Your code can only use Python’s standard library or the following third-party libraries:

- numpy, scipy, pandas, matplotlib, scikit-learn, jupyter
- statsmodels, seaborn, pillow, opencv-python, scikit-image, tensorflow
- torch, keras, xgboost, lightgbm, sympy, networkx, plotly, bokeh
- numba, dask, h5py, tables, openpyxl, sqlalchemy, boto3, python-dotenv, requests

**Why?**
This ensures compatibility and security in the cloud. Unsupported libraries may cause runtime errors.

**Recommendations:**

- Verify usage of supported libraries.
- Test locally with the same constraints.
- For additional libraries, refactor the code or contact us.

## Multi-Core Usage

### Guidelines

- **Single-threaded code:**
  Multiple cores won’t speed up functions not designed for parallel execution.
  ```python
  @cloud_compute(cores=8)
  def single_threaded_function(data):
    return [process_item(item) for item in data]
  ```
- **Parallelized code:**
  Use multi-threading or multi-processing to utilize more cores effectively.

  ```python
  from multiprocessing import Pool

  @cloud_compute(cores=8)
  def multi_core_function(data):
    with Pool(8) as pool:
       result = pool.map(process_item, data)
    return result
  ```

### Supported Core Configurations

This library currently supports AWS Batch with Fargate compute environments. The number of cores must be one of the following values:

- 1 core
- 2 cores
- 4 cores
- 8 cores
- 16 cores

### Tips

- Optimize your code for parallel execution.
- Experiment with different `cores` values to balance performance.

## Limitations

- **Serialization:**
  Both the function and its data must be serializable (using Python’s `pickle` module). Use only serializable types:

  - **Serializable:** Integers, floats, strings, booleans, None, lists, tuples, dictionaries, and custom objects without non-serializable attributes.
  - **Not Serializable:** Nested/lambda functions, open file handles, database connections, or objects with non-serializable attributes.

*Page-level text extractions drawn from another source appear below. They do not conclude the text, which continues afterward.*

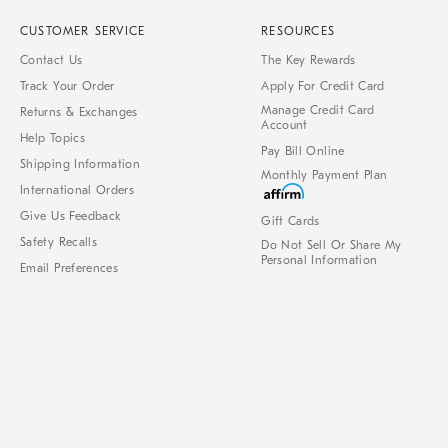
CUSTOMER SERVICE
RESOURCES
Contact Us
The Key Rewards
Track Your Order
Apply For Credit Card
Manage Credit Card
Returns & Exchanges
Account
Help Topics
Pay Bill Online
Shipping Information
Monthly Payment Plan
International Orders
Give Us Feedback
Gift Cards
Safety Recalls
Do Not Sell Or Share My
Personal Information
Email Preferences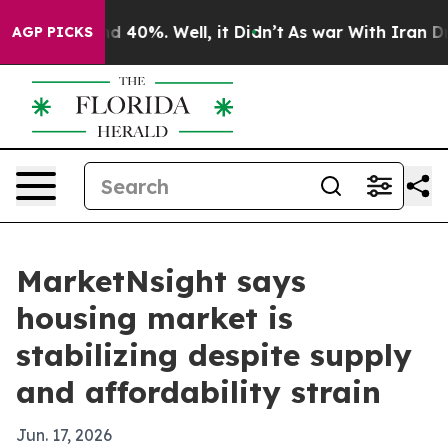
r Around 40%. Well, it Didn’t
As war With Iran Drove 
AGP PICKS
MarketNsight says
housing market is
stabilizing despite supply
and affordability strain
Jun. 17, 2026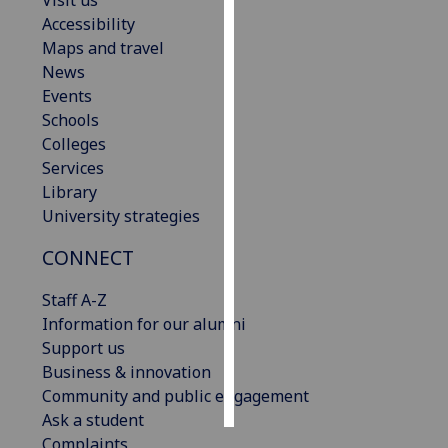
Visit us
Accessibility
Personalised
Maps and travel
advertising
News
Events
I’m happy to
Schools
get
Colleges
personalised
Services
ads
Library
I do not
University strategies
want
CONNECT
personalised
ads
Staff A-Z
Information for our alumni
save
choices
Support us
Business & innovation
accept
all
Community and public engagement
Ask a student
Complaints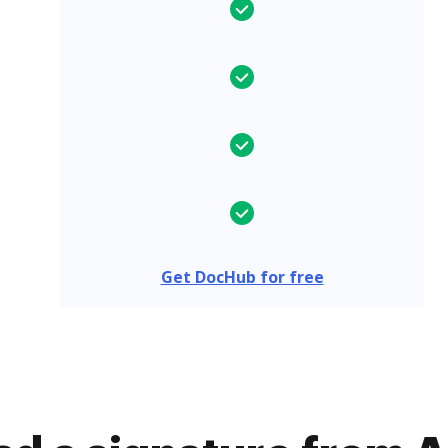
Get DocHub for free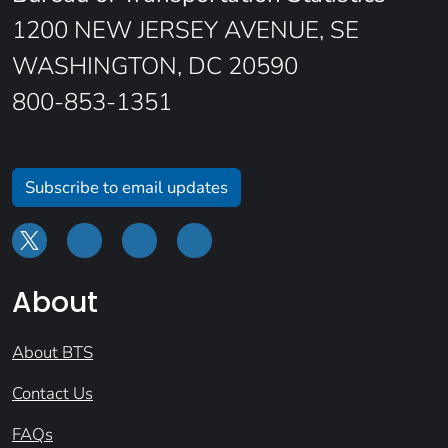
1200 NEW JERSEY AVENUE, SE
WASHINGTON, DC 20590
800-853-1351
Subscribe to email updates
About
About BTS
Contact Us
FAQs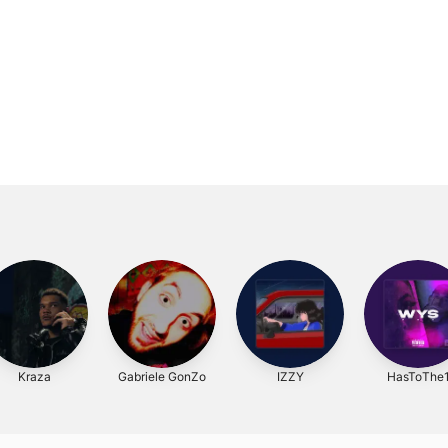
Kraza
Gabriele GonZo
IZZY
HasToThe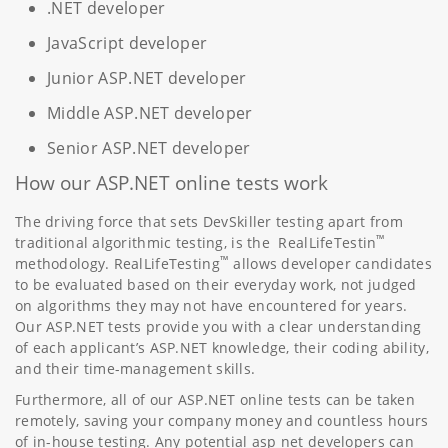
.NET developer
JavaScript developer
Junior ASP.NET developer
Middle ASP.NET developer
Senior ASP.NET developer
How our ASP.NET online tests work
The driving force that sets DevSkiller testing apart from
™
traditional algorithmic testing, is the RealLifeTestin
™
methodology. RealLifeTesting
allows developer candidates
to be evaluated based on their everyday work, not judged
on algorithms they may not have encountered for years.
Our ASP.NET tests provide you with a clear understanding
of each applicant’s ASP.NET knowledge, their coding ability,
and their time-management skills.
Furthermore, all of our ASP.NET online tests can be taken
remotely, saving your company money and countless hours
of in-house testing. Any potential asp net developers can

  **Test serialization example:**

  ```python
  import pickle

  try:
    pickle.dumps(your_function_or_data)
    print("Serializable!")
  except pickle.PickleError:
    print("Not serializable!")
  ```

- **Hardware Constraints:**
  The decorator is for CPU-based tasks. For GPU tasks, consider dedicated GPU cloud services.

- **Internet Requirement:**
  An active internet connection is needed during function execution.